Stunden später ist der junge Mönch immer noch irritiert. Der alte Mönch fragt ihn, was los ist. „Als Mönche ist es uns nicht erlaubt, junge Frauen anzufassen! Wie konntest Du sie über den Fluss tragen?“. Der alte Mönch antwortet: „Ich habe die Frau vor Stunden über den Fluss getragen. Warum trägst Du sie noch immer mit Dir herum?“

(frei nacherzählt, The Wisdom of Zen Masters)

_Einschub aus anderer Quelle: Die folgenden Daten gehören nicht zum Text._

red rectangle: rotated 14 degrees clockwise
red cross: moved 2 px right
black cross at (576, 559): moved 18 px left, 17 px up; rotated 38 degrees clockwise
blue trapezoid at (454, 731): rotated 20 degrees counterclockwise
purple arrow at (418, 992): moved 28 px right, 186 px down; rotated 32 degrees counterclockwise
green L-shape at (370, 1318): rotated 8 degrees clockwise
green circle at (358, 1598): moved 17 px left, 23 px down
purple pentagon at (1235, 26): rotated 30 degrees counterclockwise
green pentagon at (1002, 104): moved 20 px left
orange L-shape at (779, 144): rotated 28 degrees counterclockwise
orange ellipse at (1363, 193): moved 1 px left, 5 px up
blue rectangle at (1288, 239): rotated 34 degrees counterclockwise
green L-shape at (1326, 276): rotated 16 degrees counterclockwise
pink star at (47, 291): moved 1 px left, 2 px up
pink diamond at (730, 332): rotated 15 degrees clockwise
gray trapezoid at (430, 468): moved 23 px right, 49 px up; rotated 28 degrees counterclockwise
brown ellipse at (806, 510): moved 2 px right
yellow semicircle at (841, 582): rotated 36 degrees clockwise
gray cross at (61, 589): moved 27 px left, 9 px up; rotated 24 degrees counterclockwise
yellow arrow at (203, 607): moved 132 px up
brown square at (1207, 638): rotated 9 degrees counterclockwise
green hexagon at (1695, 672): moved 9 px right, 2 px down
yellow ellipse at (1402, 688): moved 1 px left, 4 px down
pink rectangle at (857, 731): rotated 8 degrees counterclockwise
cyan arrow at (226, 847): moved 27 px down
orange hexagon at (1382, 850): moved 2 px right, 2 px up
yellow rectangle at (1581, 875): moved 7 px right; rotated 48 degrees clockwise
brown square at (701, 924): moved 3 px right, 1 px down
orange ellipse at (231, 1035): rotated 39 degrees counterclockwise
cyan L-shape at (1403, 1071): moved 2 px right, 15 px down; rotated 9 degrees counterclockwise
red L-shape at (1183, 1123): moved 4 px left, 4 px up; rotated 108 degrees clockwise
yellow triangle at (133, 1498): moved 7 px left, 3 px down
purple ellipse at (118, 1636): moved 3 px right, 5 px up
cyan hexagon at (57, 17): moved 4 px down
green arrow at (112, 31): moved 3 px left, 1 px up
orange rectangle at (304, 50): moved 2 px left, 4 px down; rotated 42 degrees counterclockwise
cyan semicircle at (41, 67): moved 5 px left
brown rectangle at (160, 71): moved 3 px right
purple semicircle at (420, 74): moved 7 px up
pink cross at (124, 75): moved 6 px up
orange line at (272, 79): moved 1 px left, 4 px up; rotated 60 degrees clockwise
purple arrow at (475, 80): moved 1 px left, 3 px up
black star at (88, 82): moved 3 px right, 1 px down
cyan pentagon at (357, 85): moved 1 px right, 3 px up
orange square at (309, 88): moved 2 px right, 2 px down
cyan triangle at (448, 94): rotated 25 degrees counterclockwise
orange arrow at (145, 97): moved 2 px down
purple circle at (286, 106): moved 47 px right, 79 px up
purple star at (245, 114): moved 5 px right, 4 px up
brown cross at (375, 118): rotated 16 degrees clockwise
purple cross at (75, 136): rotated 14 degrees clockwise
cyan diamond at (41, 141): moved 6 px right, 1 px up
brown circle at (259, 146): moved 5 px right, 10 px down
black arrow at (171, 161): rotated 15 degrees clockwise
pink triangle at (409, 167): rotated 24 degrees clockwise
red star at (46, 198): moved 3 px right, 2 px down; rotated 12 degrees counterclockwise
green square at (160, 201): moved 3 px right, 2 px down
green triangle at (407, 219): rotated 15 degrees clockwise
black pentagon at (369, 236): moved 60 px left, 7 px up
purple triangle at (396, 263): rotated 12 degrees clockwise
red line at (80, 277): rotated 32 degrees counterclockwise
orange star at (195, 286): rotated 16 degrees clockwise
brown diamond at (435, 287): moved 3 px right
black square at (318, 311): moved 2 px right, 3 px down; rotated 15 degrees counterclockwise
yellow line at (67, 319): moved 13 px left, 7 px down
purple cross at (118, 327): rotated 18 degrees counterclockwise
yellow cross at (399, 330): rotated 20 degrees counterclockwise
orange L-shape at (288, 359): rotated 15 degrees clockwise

Und noch etwas fragt Eckhart Tolle, frage ich mich und auch dich:

„Verunreinigst du die Welt oder gehörst du zu denen, die den Dreck aufräumen? Du bist verantwortlich für deinen inneren Raum, niemand sonst, so wie du auch für den Planeten verantwortlich bist. Wie innen so auch außen: Menschen, die ihren inneren Schmutz aufräumen, schaffen auch keine neue Verschmutzung im Außen.“

Lukas und ich haben uns mal wieder Gedanken darüber gemacht, wie wir anderen Menschen mit unserer Ansicht über das Geschehen auf der Welt und die Möglichkeiten zu handeln begegnen möchten. Eigentlich sind wir der Meinung: „Jeder sollte das leben, von dem er oder sie überzeugt ist. Die persönliche Freiheit ist wichtig.“ Und dann haben wir uns vorgestellt, wir Menschen sitzen alle auf einem dicken Ast. Und nach und nach merken einige von uns, dass viele Menschen – vielleicht auch man selbst – an diesem Ast sägen! Damit wird aber das Leben von allen gefährdet! Der Ast ist unsere Lebensgrundlage, die Erde mit ihrer Natur.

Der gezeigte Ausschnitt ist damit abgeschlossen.